From the data below, copy out every line in which the word "Greek" occurs.

Saved entries:
************

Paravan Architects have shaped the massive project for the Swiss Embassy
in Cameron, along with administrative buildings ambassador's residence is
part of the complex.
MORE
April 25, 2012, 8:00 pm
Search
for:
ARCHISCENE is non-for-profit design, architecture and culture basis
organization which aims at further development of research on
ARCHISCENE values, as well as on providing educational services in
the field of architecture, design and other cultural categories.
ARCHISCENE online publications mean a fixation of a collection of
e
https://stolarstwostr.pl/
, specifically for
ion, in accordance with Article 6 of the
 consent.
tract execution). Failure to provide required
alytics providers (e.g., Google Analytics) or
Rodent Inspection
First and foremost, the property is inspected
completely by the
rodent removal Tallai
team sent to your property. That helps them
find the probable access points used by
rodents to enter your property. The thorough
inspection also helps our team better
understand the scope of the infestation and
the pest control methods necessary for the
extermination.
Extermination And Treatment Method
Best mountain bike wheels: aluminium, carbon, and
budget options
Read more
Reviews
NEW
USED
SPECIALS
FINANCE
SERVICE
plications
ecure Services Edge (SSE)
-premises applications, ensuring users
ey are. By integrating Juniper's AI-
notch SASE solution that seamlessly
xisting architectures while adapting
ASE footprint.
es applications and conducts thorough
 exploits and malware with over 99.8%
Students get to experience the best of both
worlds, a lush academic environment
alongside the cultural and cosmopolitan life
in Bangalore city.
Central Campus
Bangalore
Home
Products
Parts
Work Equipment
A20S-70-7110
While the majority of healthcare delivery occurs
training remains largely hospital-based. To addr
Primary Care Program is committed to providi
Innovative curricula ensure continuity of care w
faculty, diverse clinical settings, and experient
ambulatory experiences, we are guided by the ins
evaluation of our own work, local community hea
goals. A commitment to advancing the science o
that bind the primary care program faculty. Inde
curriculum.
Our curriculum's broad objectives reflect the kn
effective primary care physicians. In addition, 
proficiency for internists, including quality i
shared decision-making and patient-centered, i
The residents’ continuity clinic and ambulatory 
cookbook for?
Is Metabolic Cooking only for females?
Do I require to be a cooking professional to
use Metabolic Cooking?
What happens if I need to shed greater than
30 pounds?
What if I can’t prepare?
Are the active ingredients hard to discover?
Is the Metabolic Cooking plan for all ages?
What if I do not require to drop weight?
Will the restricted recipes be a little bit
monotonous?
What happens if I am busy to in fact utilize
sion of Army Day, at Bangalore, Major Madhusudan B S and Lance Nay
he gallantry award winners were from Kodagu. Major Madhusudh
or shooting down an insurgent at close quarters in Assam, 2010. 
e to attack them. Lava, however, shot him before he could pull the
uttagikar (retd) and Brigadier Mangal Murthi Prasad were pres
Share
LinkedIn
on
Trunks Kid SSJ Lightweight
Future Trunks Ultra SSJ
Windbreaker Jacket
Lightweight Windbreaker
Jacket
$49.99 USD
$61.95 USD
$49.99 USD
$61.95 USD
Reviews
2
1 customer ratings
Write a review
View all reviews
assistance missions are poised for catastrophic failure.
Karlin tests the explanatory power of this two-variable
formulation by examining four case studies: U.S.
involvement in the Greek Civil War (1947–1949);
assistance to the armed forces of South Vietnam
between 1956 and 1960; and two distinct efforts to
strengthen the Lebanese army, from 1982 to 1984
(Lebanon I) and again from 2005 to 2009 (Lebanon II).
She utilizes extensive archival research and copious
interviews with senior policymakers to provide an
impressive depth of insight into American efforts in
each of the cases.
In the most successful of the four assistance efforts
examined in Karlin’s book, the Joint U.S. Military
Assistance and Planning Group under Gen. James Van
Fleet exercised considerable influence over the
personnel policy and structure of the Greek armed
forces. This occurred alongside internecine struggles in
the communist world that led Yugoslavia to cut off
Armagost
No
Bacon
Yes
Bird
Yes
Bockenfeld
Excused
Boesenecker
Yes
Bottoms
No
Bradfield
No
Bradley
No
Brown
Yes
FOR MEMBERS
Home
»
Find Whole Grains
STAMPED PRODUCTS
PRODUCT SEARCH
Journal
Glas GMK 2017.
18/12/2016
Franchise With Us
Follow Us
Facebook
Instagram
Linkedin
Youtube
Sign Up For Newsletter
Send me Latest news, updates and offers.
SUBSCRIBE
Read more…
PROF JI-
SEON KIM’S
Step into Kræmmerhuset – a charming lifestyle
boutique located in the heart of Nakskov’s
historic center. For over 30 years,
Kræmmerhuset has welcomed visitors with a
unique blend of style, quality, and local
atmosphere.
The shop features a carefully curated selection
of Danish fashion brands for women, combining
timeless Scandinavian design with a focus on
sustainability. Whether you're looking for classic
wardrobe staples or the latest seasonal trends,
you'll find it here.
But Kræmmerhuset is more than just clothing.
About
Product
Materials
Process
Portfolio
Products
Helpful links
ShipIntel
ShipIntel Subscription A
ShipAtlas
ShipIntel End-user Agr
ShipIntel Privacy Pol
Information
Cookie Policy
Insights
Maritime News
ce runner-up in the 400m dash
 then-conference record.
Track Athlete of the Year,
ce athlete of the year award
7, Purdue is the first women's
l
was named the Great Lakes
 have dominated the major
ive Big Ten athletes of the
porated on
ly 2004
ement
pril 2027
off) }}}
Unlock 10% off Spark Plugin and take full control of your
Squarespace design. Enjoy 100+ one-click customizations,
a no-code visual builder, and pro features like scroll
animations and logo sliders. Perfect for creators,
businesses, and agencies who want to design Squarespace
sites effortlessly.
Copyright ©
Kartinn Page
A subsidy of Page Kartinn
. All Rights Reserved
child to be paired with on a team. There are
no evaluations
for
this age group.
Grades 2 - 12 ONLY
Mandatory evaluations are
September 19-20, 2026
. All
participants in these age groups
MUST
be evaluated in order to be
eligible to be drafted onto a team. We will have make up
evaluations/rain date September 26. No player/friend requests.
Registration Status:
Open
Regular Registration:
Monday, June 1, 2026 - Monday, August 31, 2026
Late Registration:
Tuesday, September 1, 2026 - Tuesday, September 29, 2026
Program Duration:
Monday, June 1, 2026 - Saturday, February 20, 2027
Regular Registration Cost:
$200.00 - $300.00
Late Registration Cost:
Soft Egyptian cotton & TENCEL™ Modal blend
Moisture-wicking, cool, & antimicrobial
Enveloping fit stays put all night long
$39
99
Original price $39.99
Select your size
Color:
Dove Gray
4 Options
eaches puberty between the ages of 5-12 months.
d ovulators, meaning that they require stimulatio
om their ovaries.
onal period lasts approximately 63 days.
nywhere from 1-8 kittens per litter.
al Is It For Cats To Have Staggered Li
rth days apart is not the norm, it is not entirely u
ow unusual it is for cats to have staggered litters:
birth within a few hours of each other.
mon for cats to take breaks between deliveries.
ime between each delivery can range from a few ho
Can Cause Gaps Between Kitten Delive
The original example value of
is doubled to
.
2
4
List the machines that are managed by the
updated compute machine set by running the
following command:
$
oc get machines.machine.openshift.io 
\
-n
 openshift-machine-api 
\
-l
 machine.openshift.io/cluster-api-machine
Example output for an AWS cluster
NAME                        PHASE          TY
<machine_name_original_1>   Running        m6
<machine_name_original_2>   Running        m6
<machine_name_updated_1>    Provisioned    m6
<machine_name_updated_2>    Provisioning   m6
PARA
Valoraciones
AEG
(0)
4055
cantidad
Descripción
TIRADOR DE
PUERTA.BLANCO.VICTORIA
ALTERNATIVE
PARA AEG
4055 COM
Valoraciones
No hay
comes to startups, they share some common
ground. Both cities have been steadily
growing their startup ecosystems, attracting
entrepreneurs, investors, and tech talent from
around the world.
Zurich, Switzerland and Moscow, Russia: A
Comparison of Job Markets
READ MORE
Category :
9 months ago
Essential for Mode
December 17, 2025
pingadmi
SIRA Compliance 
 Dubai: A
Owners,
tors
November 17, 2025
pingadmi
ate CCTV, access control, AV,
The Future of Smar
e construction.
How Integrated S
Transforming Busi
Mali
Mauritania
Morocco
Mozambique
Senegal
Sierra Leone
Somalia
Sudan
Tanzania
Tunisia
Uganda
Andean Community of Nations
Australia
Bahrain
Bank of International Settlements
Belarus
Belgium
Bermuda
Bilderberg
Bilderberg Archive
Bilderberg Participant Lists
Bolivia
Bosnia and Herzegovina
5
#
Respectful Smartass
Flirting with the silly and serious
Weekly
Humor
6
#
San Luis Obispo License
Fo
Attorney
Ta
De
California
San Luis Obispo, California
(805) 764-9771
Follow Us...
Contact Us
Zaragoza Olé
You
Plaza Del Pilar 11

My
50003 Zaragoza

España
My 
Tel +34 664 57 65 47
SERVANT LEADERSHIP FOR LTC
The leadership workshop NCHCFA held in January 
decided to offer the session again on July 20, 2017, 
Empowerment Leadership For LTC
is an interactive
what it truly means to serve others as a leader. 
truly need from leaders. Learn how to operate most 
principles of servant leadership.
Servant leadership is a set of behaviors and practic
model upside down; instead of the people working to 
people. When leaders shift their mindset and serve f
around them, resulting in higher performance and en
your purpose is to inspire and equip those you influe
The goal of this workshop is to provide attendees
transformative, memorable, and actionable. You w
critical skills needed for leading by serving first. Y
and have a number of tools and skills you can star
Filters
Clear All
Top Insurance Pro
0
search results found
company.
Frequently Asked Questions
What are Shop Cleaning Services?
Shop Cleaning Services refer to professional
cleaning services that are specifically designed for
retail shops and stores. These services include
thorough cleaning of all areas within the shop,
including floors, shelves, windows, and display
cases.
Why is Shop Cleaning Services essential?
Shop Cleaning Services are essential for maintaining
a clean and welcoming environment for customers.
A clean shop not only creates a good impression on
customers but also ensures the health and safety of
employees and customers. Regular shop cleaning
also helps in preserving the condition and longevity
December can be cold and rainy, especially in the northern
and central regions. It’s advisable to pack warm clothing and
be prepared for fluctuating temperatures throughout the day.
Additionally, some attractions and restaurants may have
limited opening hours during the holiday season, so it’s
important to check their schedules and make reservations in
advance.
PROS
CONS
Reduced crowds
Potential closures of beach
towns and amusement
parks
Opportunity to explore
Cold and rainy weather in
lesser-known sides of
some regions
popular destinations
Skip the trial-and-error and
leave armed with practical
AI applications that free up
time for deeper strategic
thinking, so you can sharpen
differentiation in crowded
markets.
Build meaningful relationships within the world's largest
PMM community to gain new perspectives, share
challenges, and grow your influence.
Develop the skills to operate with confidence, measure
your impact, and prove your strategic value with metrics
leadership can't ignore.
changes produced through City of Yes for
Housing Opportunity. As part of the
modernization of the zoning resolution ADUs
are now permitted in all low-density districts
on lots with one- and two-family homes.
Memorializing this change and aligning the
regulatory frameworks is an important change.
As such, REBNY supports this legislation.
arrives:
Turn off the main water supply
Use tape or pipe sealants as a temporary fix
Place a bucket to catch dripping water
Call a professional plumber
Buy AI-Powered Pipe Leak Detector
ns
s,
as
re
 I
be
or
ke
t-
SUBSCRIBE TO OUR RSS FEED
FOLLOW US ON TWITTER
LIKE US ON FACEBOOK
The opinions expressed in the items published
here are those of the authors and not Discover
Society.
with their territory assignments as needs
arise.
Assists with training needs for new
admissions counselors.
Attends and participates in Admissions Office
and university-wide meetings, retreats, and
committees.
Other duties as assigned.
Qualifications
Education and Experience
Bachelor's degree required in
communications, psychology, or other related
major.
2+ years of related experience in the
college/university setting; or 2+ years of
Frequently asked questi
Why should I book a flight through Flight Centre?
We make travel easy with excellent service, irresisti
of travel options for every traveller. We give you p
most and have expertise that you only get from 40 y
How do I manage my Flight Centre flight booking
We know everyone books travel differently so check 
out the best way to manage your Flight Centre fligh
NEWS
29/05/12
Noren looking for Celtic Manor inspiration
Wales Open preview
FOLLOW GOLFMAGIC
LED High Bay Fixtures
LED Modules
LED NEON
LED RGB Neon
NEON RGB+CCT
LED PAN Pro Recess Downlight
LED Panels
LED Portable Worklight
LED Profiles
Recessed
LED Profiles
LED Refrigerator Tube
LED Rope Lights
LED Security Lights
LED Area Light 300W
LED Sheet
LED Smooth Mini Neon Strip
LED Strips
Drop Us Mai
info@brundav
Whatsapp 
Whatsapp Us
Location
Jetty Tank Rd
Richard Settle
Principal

************

_RESPONSE AREA_
involvement in the Greek Civil War (1947–1949);
personnel policy and structure of the Greek armed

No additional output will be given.